Redirecting to the list, since I think this is gonna be important to many people.
--- Ummmmm... I managed to change my work from UTF-8 to ISO-8859-1 fairly quickly, as I thought it would be after sending you this mail. Then I found out that most of our translations are UTF-8, still I don't know how they are performing under other windows systems (I only have access to a portuguese one). Although they're not updated (and I still need to double check them as I said when I translated them in the first place) and will probably not be ready for 0.8.
My pt_BR windows version is showing the UTF-8 messages in ISO-8859-1 and as it is, it makes the strings look very weird. I don't know if this is some kind of gtk stuff that needs to be changed for windows, but I think it is worth researching. Will windows only accept ISO po files or are we able to make it interpret the UTF-8 stuff correctly ?
How is everyone elses experience with Localized Windows + Geany localization ?

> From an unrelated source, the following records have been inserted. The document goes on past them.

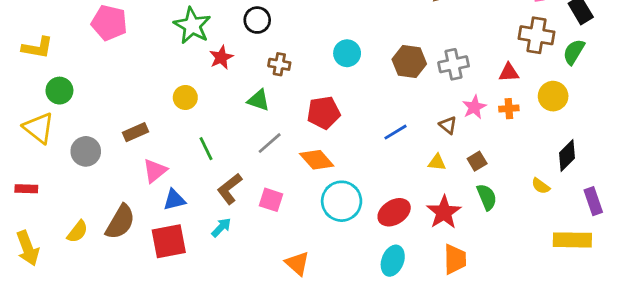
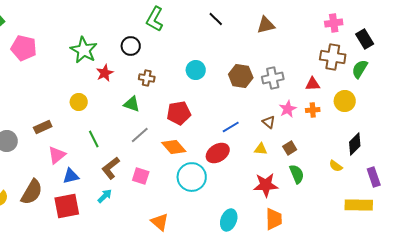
red ellipse: (394, 212) -> (218, 153), moved
red star: (444, 212) -> (266, 185), turned 30

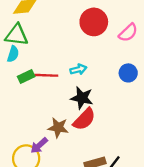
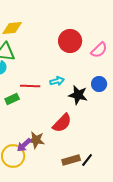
green rectangle: (26, 77) -> (12, 99), moved
black star: (82, 98) -> (78, 95), moved
brown star: (58, 128) -> (36, 140), moved

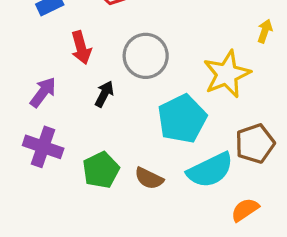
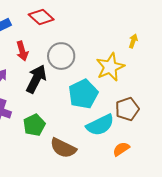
black arrow: (104, 94) -> (36, 79), size x1.8
brown semicircle: (149, 178) -> (63, 148), moved, size x1.5

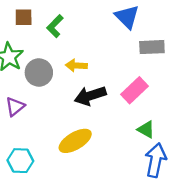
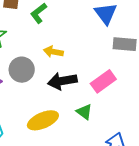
gray circle: (39, 72) -> (22, 70), moved
green triangle: (146, 129) -> (84, 112), moved

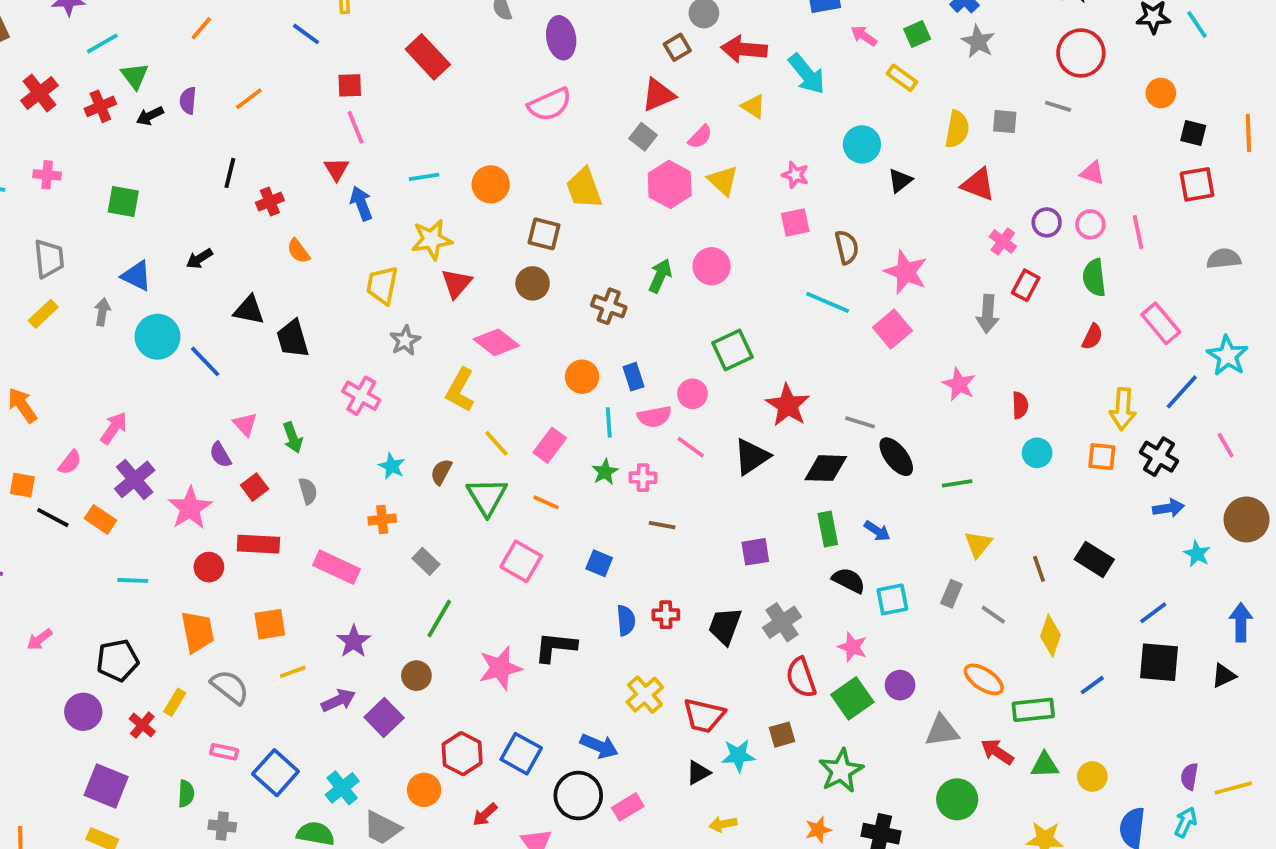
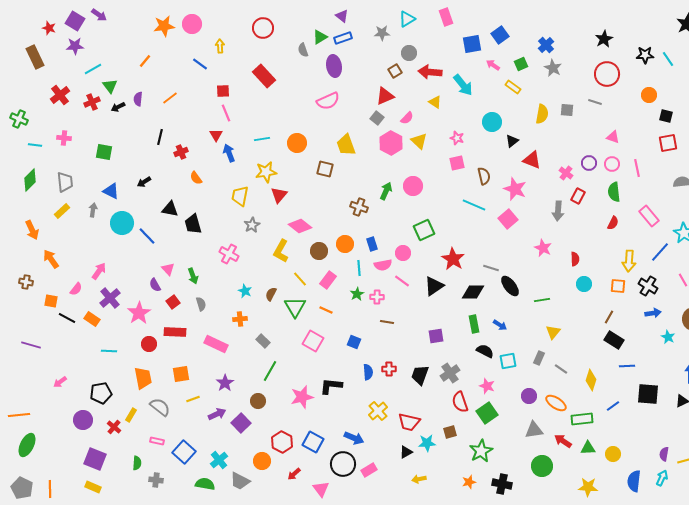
red triangle: (978, 184) -> (532, 160), moved
brown circle: (533, 283) -> (319, 251), moved
brown line: (1039, 569) -> (609, 317), moved, turned 48
blue line: (1153, 613) -> (627, 366), moved, turned 35
purple circle: (900, 685) -> (529, 396), moved

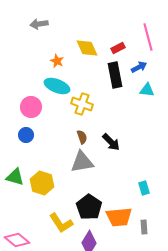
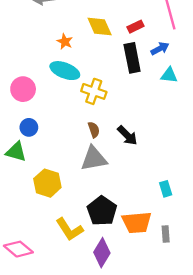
pink circle: (31, 107) -> (23, 89), moved
green triangle: (15, 177) -> (16, 152), moved

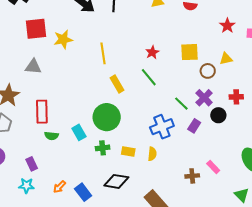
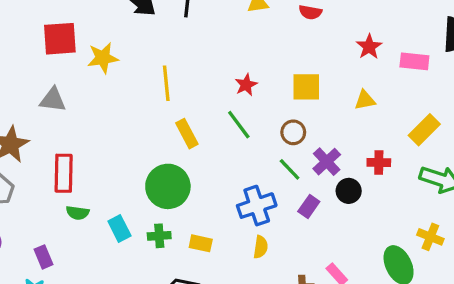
brown circle: (208, 71) -> (293, 132), moved
cyan rectangle: (79, 132) -> (119, 229), moved
yellow semicircle: (152, 154) -> (261, 247), moved

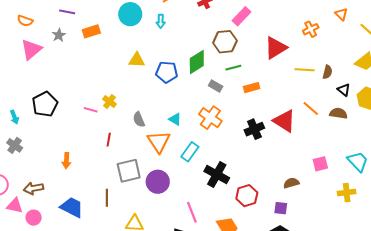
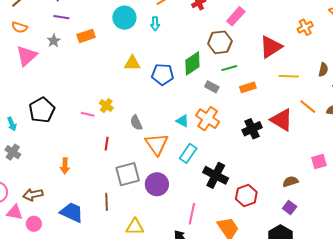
yellow line: (305, 70) -> (289, 76), moved
cyan triangle: (175, 119) -> (182, 121), moved
purple square: (281, 208) -> (290, 208), moved, turned 32
pink line: (192, 212) -> (192, 214), turned 35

Thanks, Alexandre Moreira.
2006/7/20, Alexandre Moreira alexandream@gmail.com:
About the Brazillian Portuguese Translations I will have to check them out and change some stuff, as they are not working correctly in UTF-8 in windows. (I'll probably convert them to ISO-8859-1), but I cannot make any accurate assumptions on when I'll have the time to play with that, sorry :(.
I *believe* I will have the time to work with that in 2 or 3 weeks, but by then Geany 0.8 will be already released.
2006/7/19, Enrico Tröger < enrico.troeger@uvena.de>:
Hi all,
I think in about 2 weeks we will release Geany 0.8. Can I ask you to update your translations?
There is not yet a string freeze or something like that, so minor changes to some strings can happen. But I think starting with an update is a good idea.
Just send your updated .po files or patches against the svn version of the file to me. Don't stress, it is ready when it's done, not earlier.
Thank you very much.
Just two small notes from the developer ;-): I made all encoding strings translatable, so there is much work. But all(or at least almost all) encoding strings can be found in the translation files of Firefox, so you can copy the translations from that. To get it: Locate the file de.jar(where de should be replaced by your locale) and open it(it is more or less just a zip file) and in the archive there should be two files: locale/de/global/charsetOverlay.dtd locale/de/global/charsetTitles.properties In this files you can find all encoding strings.
The second note: I changed/added some mnemonics in the file menus. Please have a look at it.
Thanks, Enrico
-- Get my GPG key from http://www.uvena.de/pub.key
On Thu, 20 Jul 2006 17:29:13 -0300, "Alexandre Moreira" alexandream@gmail.com wrote:
Hi,
Ummmmm... I managed to change my work from UTF-8 to ISO-8859-1 fairly quickly, as I thought it would be after sending you this mail. Then I found out that most of our translations are UTF-8, still I don't know
And for non-Windows systems this should be fine because GTK itself does everything in Unicode.
My pt_BR windows version is showing the UTF-8 messages in ISO-8859-1 and as it is, it makes the strings look very weird. I don't know if this is some kind of gtk stuff that needs to be changed for windows, but I think it is worth researching. Will windows only accept ISO po files or are we able to make it interpret the UTF-8 stuff correctly ?
I don't know, but I played a bit with the German translation under Windows 2000. I used the gmo file compiled under Linux in Windows, I compiled the de.po into a gmo file under Windows and I converted the de.po from UTF-8 to ISO-8859-15 on Windows and then compiled it into the gmo file. In all three cases I got the same result which confuses me a bit: Most of the strings with German Umlauts(äöü) and other non-Ascii characters are displayed correctly. E.g. in the file menu, all is working fine and also in the count words dialog. But e.g. the reload file dialog displays German Umlauts very weird.
I just got the idea why the reload dialog displays it wrong: this dialog and some other small message dialogs and the file open/save dialog, the font dialog and the colour chooser dialog are from Windows and not from GTK. So the point mixing the GTK and Windows API is probably not the best thing.
I'll do some further investigation on this and post if I know more.
Regards, Enrico
-- Get my GPG key from http://www.uvena.de/pub.key
On Sun, 23 Jul 2006 14:26:00 +0200, Enrico Tröger enrico.troeger@uvena.de wrote:
I just got the idea why the reload dialog displays it wrong: this dialog and some other small message dialogs and the file open/save dialog, the font dialog and the colour chooser dialog are from Windows and not from GTK. So the point mixing the GTK and Windows API is probably not the best thing.
I fixed the problem by converting the Unicode strings into wide character arrays and use the wide character array version of Windows' message box API. This is ugly, but it worked on my system. Tomorrow, I will commit this code and then we can make a new SVN build to test it with other translations and systems.